Some Non-ASCII character causing writeHTML empty output
PHP class for PDF
Brought to you by:
nicolaasuni
It can easily reproduced by adding Chinese word like "電池" (Very common word, means "battery") to example_001.php
The whole HTML block will be disappeared no matter what font you use.
Debugged by myself and found these characters could cause getHtmlDomArray() to mess up.
After Commenting these rows in tcpdf.php, it works fine.
But I am not sure it that harms other functionality (Maybe mess up with spaces?)

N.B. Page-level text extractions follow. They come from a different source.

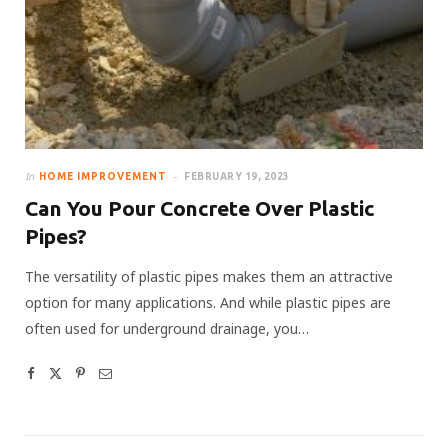
In
HOME IMPROVEMENT
FEBRUARY 19, 2023
Can You Pour Concrete Over Plastic
Pipes?
The versatility of plastic pipes makes them an attractive
option for many applications. And while plastic pipes are
often used for underground drainage, you…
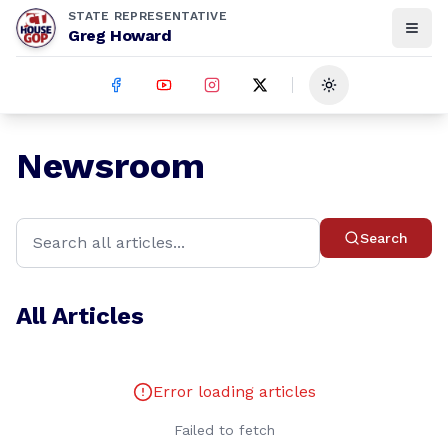
STATE REPRESENTATIVE
Greg Howard
Toggle theme
Newsroom
Search
All Articles
Error loading articles
Failed to fetch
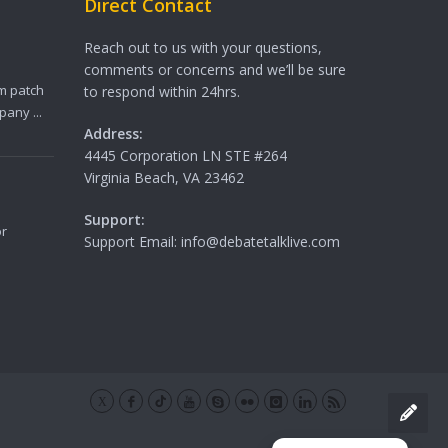
Direct Contact
Reach out to us with your questions,
comments or concerns and we’ll be sure
m patch
to respond within 24hrs.
any ...
Address:
4445 Corporation LN STE #264
Virginia Beach, VA 23462
Support:
or
Support Email: info@debatetalklive.com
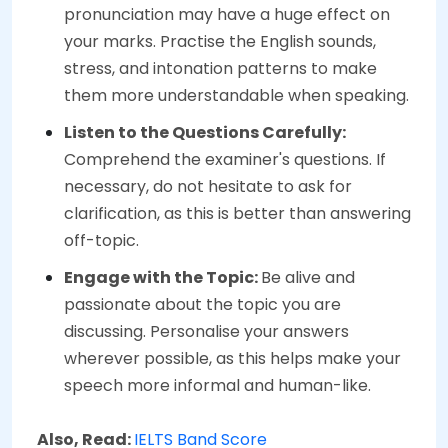
pronunciation may have a huge effect on
your marks. Practise the English sounds,
stress, and intonation patterns to make
them more understandable when speaking.
Listen to the Questions Carefully:
Comprehend the examiner's questions. If
necessary, do not hesitate to ask for
clarification, as this is better than answering
off-topic.
Engage with the Topic:
Be alive and
passionate about the topic you are
discussing. Personalise your answers
wherever possible, as this helps make your
speech more informal and human-like.
Also, Read:
IELTS Band Score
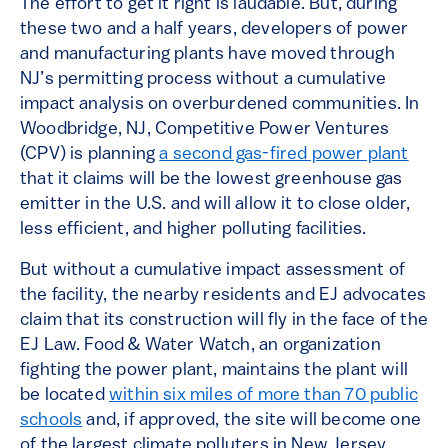
The effort to get it right is laudable. But, during
these two and a half years, developers of power
and manufacturing plants have moved through
NJ’s permitting process without a cumulative
impact analysis on overburdened communities. In
Woodbridge, NJ, Competitive Power Ventures
(CPV) is planning
a second gas-fired power plant
that it claims will be the lowest greenhouse gas
emitter in the U.S. and will allow it to close older,
less efficient, and higher polluting facilities.
But without a cumulative impact assessment of
the facility, the nearby residents and EJ advocates
claim that its construction will fly in the face of the
EJ Law. Food & Water Watch, an organization
fighting the power plant, maintains the plant will
be located
within six miles of more than 70 public
schools
and, if approved, the site will become one
of the largest climate polluters in New Jersey,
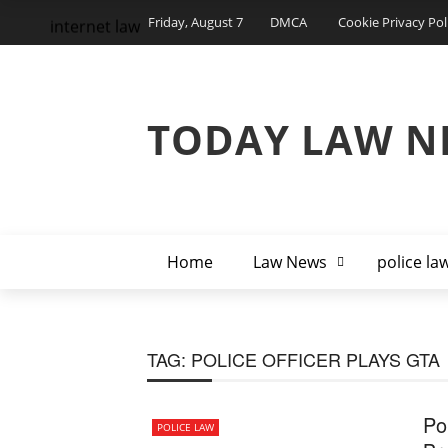
Friday, August 7
DMCA
Cookie Privacy Pol
internet law
TODAY LAW N
Home
Law News
police la
TAG:
POLICE OFFICER PLAYS GTA
Po
POLICE LAW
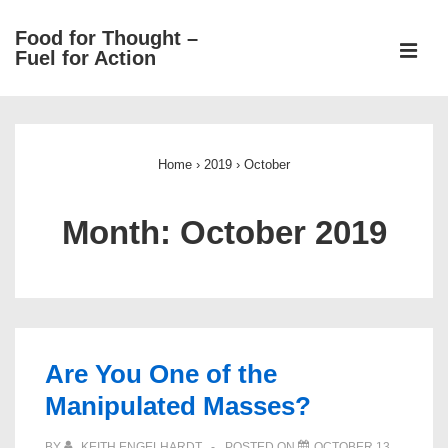
↓
Food for Thought –
Skip
ME
Fuel for Action
to
Main
Main
Content
Navigation
Home
›
2019
›
October
Month:
October 2019
Are You One of the
Manipulated Masses?
BY
KEITH ENGELHARDT
POSTED ON
OCTOBER 13,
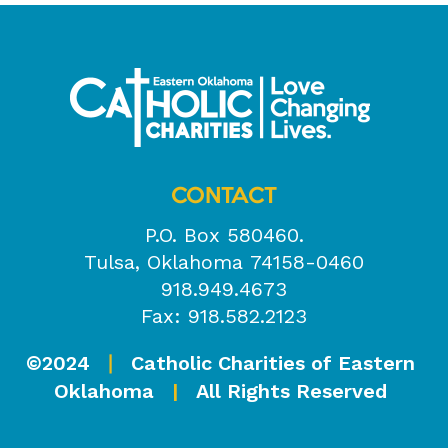
CONTACT
P.O. Box 580460.
Tulsa, Oklahoma 74158-0460
918.949.4673
Fax: 918.582.2123
©2024
Catholic Charities of Eastern
|
Oklahoma
|
All Rights Reserved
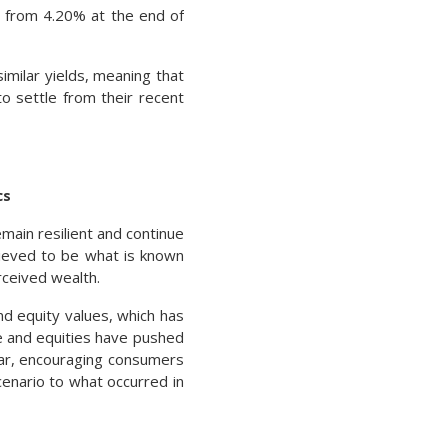
up from 4.20% at the end of
imilar yields, meaning that
to settle from their recent
cs
main resilient and continue
lieved to be what is known
rceived wealth.
nd equity values, which has
e and equities have pushed
year, encouraging consumers
enario to what occurred in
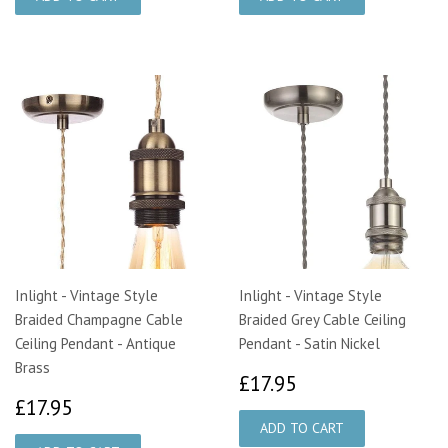
Inlight - Vintage Style
Inlight - Vintage Style
Braided Champagne Cable
Braided Grey Cable Ceiling
Ceiling Pendant - Antique
Pendant - Satin Nickel
Brass
£17.95
£17.95
£17.95
£17.95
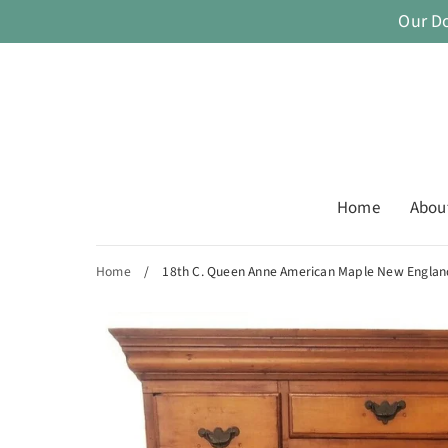
Skip
Our D
to
content
Home
Abou
Home
/
18th C. Queen Anne American Maple New England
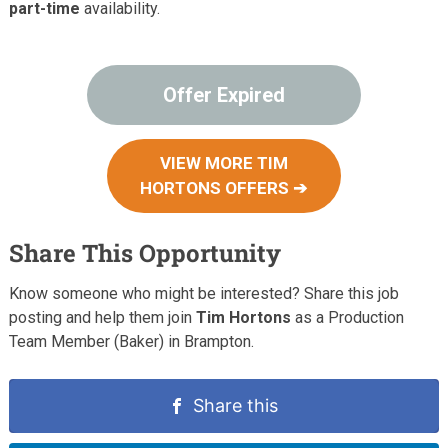
part-time
availability.
Offer Expired
VIEW MORE TIM
HORTONS OFFERS ➔
Share This Opportunity
Know someone who might be interested? Share this job
posting and help them join
Tim Hortons
as a Production
Team Member (Baker) in Brampton.
Share this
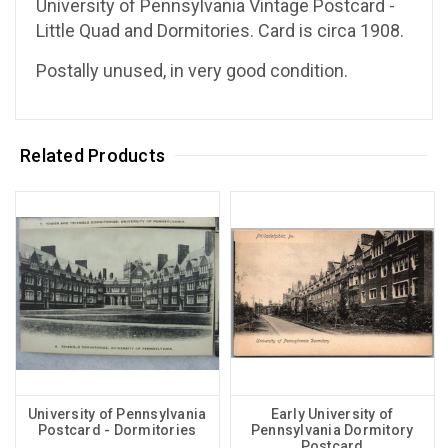
University of Pennsylvania Vintage Postcard -
Little Quad and Dormitories. Card is circa 1908.
Postally unused, in very good condition.
Related Products
University of Pennsylvania
Early University of
Postcard - Dormitories
Pennsylvania Dormitory
Postcard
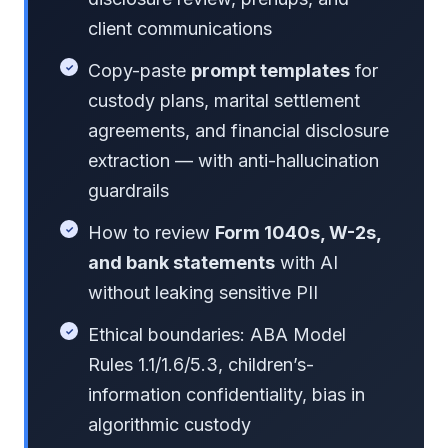
client communications
Copy-paste
prompt templates
for
custody plans, marital settlement
agreements, and financial disclosure
extraction — with anti-hallucination
guardrails
How to review
Form 1040s, W-2s,
and bank statements
with AI
without leaking sensitive PII
Ethical boundaries: ABA Model
Rules 1.1/1.6/5.3, children’s-
information confidentiality, bias in
algorithmic custody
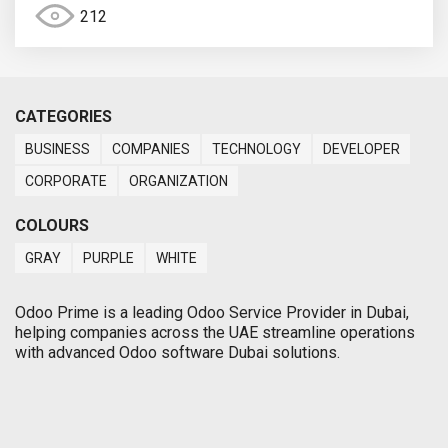
212
CATEGORIES
BUSINESS
COMPANIES
TECHNOLOGY
DEVELOPER
CORPORATE
ORGANIZATION
COLOURS
GRAY
PURPLE
WHITE
Odoo Prime is a leading Odoo Service Provider in Dubai,
helping companies across the UAE streamline operations
with advanced Odoo software Dubai solutions.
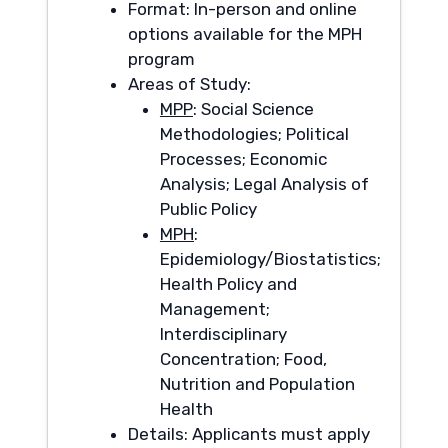
Format: In-person and online
options available for the MPH
program
Areas of Study:
MPP
: Social Science
Methodologies; Political
Processes; Economic
Analysis; Legal Analysis of
Public Policy
MPH
:
Epidemiology/Biostatistics;
Health Policy and
Management;
Interdisciplinary
Concentration; Food,
Nutrition and Population
Health
Details: Applicants must apply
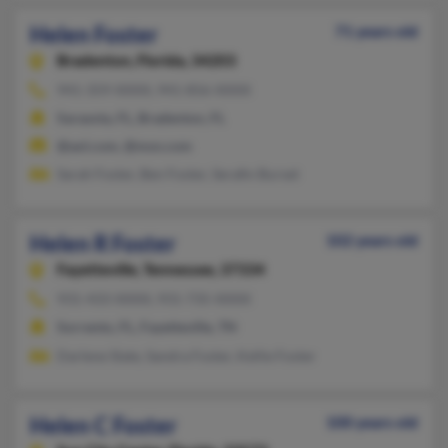
Helen Foster
71 years old
Bradenton,
Florida, 34203
941-359-XXXX, 941-856-XXXX
Sarasota, FL, Bradenton, FL
@aol.com, @msn.com
Sarah Foster, Ben Foster, Serafin Burset
Helen R Foster
102 years old
Fayetteville,
Tennessee, 37334
931-433-XXXX, 931-735-XXXX
Sorrento, FL, Fayetteville, TN
Darlene Slate, Sandra Foster, Kellie Foster
Helen C Foster
100 years old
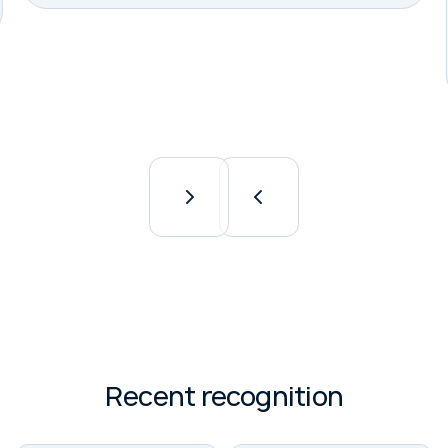
Slide 2 of 8.
Recent recognition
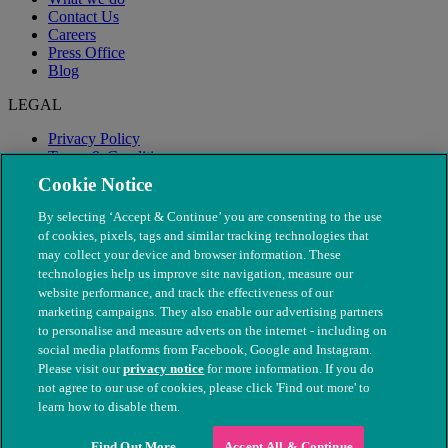
Contact Us
Careers
Press Office
Blog
LEGAL
Privacy Policy
Terms & Conditions
Modern Slavery
Cookie Notice
By selecting ‘Accept & Continue’ you are consenting to the use
of cookies, pixels, tags and similar tracking technologies that
may collect your device and browser information. These
technologies help us improve site navigation, measure our
website performance, and track the effectiveness of our
marketing campaigns. They also enable our advertising partners
to personalise and measure adverts on the internet - including on
social media platforms from Facebook, Google and Instagram.
Please visit our
privacy notice
for more information. If you do
not agree to our use of cookies, please click 'Find out more' to
© The People's Dispensary for Sick Animals. Registered charity
learn how to disable them.
nos. 208217 & SC037585
Find Out More
Accept All & Continue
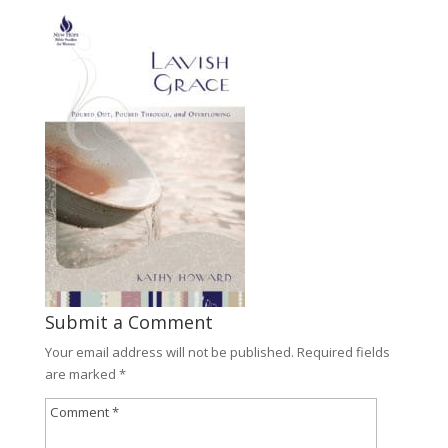
Submit a Comment
Your email address will not be published.
Required fields
are marked
*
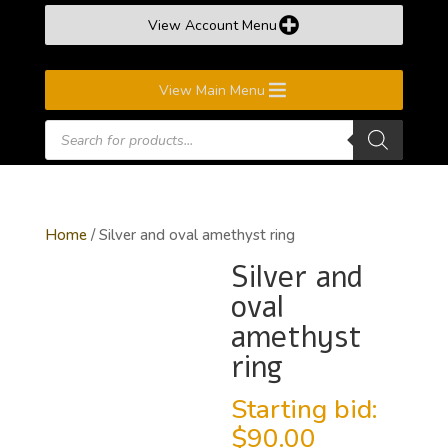
View Account Menu
View Main Menu
Products
search
Home
/ Silver and oval amethyst ring
Silver and
oval
amethyst
ring
Starting bid:
$
90.00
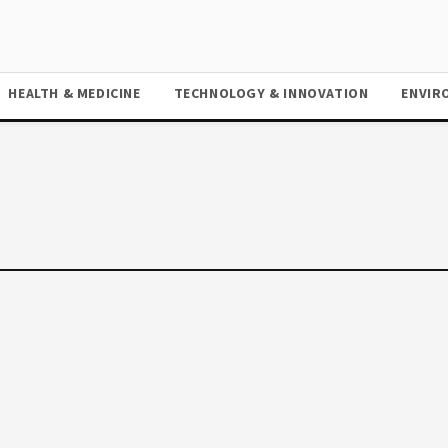
HEALTH & MEDICINE
TECHNOLOGY & INNOVATION
ENVIR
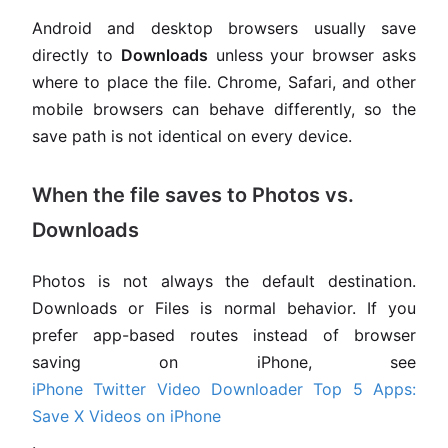
Android and desktop browsers usually save
directly to
Downloads
unless your browser asks
where to place the file. Chrome, Safari, and other
mobile browsers can behave differently, so the
save path is not identical on every device.
When the file saves to Photos vs.
Downloads
Photos is not always the default destination.
Downloads or Files is normal behavior. If you
prefer app-based routes instead of browser
saving on iPhone, see
iPhone Twitter Video Downloader Top 5 Apps:
Save X Videos on iPhone
.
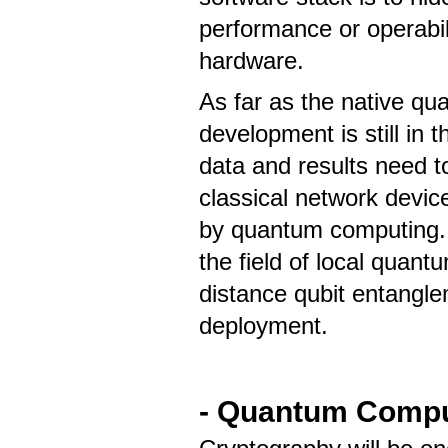
performance or operabi
hardware.
As far as the native qu
development is still in
data and results need t
classical network devic
by quantum computing. T
the field of local quan
distance qubit entangle
deployment.
- Quantum Compu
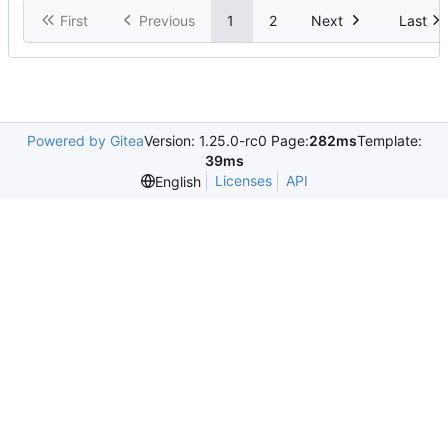
First
Previous
1
2
Next
Last
Powered by Gitea
Version: 1.25.0-rc0 Page:
282ms
Template:
39ms
Licenses
API
English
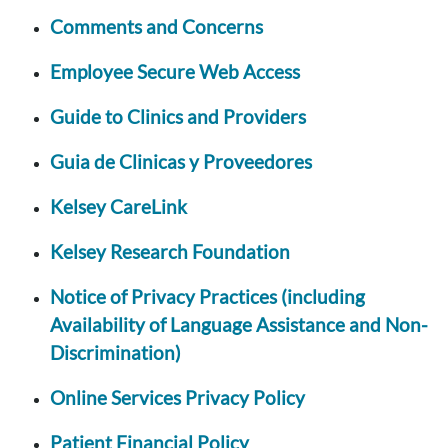
Comments and Concerns
Employee Secure Web Access
Guide to Clinics and Providers
Guia de Clinicas y Proveedores
Kelsey CareLink
Kelsey Research Foundation
Notice of Privacy Practices (including
Availability of Language Assistance and Non-
Discrimination)
Online Services Privacy Policy
Patient Financial Policy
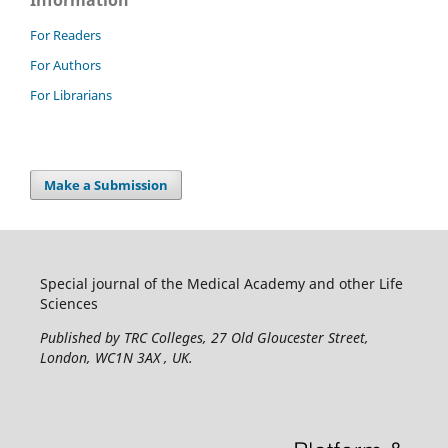
Information
For Readers
For Authors
For Librarians
Make a Submission
Special journal of the Medical Academy and other Life
Sciences
Published by TRC Colleges
, 27 Old Gloucester Street,
London, WC1N 3AX , UK.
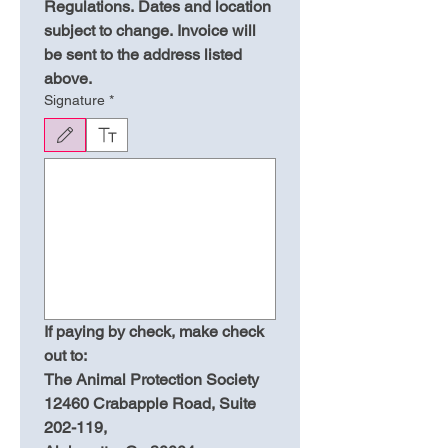
Regulations. Dates and location 
subject to change. Invoice will 
be sent to the address listed 
above.
Signature
*
Drawing mode selected. Drawing requires a mouse or touchpad. For keyboard accessibili
If paying by check, make check 
out to:
The Animal Protection Society
12460 Crabapple Road, Suite 
202-119,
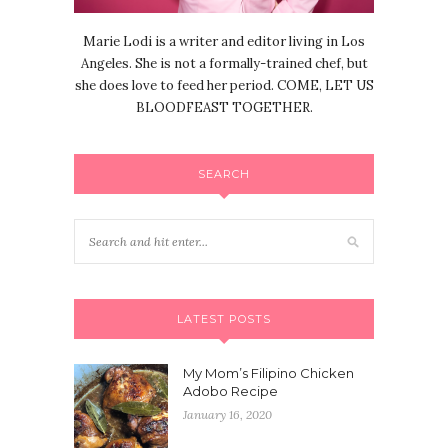
Marie Lodi is a writer and editor living in Los
Angeles. She is not a formally-trained chef, but
she does love to feed her period. COME, LET US
BLOODFEAST TOGETHER.
SEARCH
LATEST POSTS
My Mom’s Filipino Chicken
Adobo Recipe
January 16, 2020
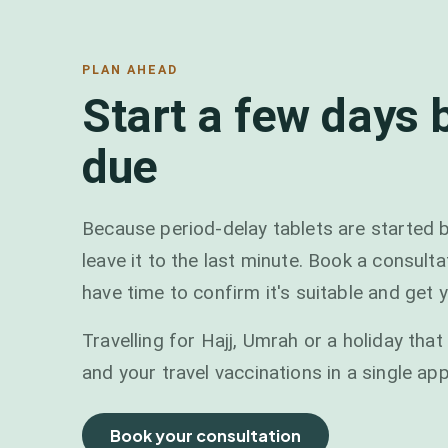
PLAN AHEAD
Start a few days 
due
Because period-delay tablets are started b
leave it to the last minute. Book a consult
have time to confirm it's suitable and get y
Travelling for Hajj, Umrah or a holiday th
and your travel vaccinations in a single ap
Book your consultation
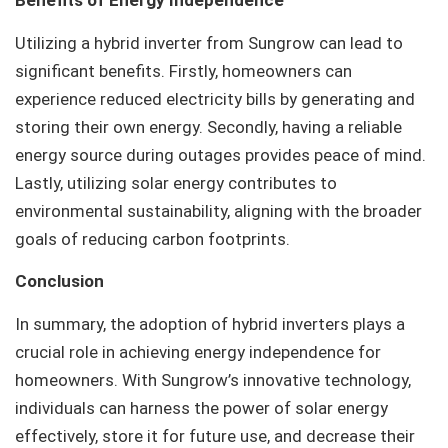
Benefits of Energy Independence
Utilizing a hybrid inverter from Sungrow can lead to
significant benefits. Firstly, homeowners can
experience reduced electricity bills by generating and
storing their own energy. Secondly, having a reliable
energy source during outages provides peace of mind.
Lastly, utilizing solar energy contributes to
environmental sustainability, aligning with the broader
goals of reducing carbon footprints.
Conclusion
In summary, the adoption of hybrid inverters plays a
crucial role in achieving energy independence for
homeowners. With Sungrow’s innovative technology,
individuals can harness the power of solar energy
effectively, store it for future use, and decrease their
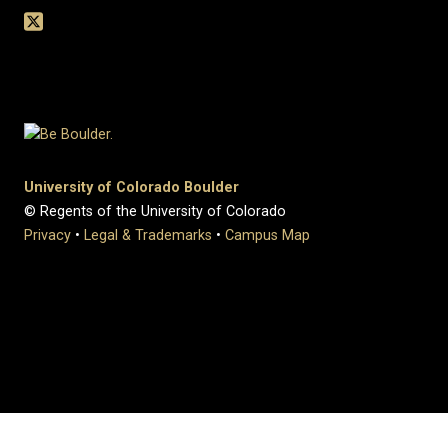
University of Colorado Boulder
© Regents of the University of Colorado
Privacy
•
Legal & Trademarks
•
Campus Map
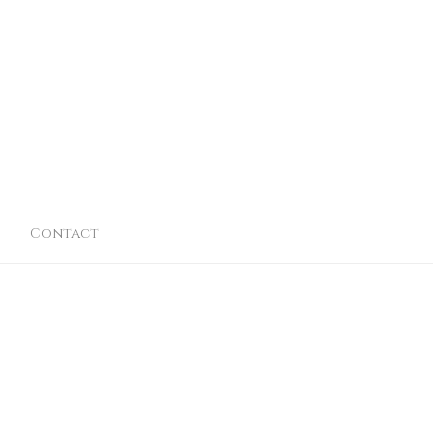
Contact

$html = preg_replace('/<([^\>\/]*)>[\s]/', '<\\1> ', $html); // preserve some spaces
$html = preg_replace('/[\s]<\/([^\>]*)>/', ' </\\1>', $html); // preserve some spaces
Maybe that regex shall have the u parameter added in order to handle utf-8 when it's detected ?
I tried to add the u flag to preg_match, still not working.
It seems related to this PHP bug: https://bugs.php.net/bug.php?id=53823
Indeed, the patch has been committed.
From reading the comments, it seems a temporary work-arround would be to use + instead of * in that regex (with the u modifier) : this space preservation is required before and after tags (you don't care about <> - so it won't break things)
I was wondering, performance wise, wouldn't it be better to pass an array to pereg_replace to reduce it to a single call ?
That PHP bug is fixed in 5.6.9
In the meantime, using the unicode option with the + (instead of the *) works as expected.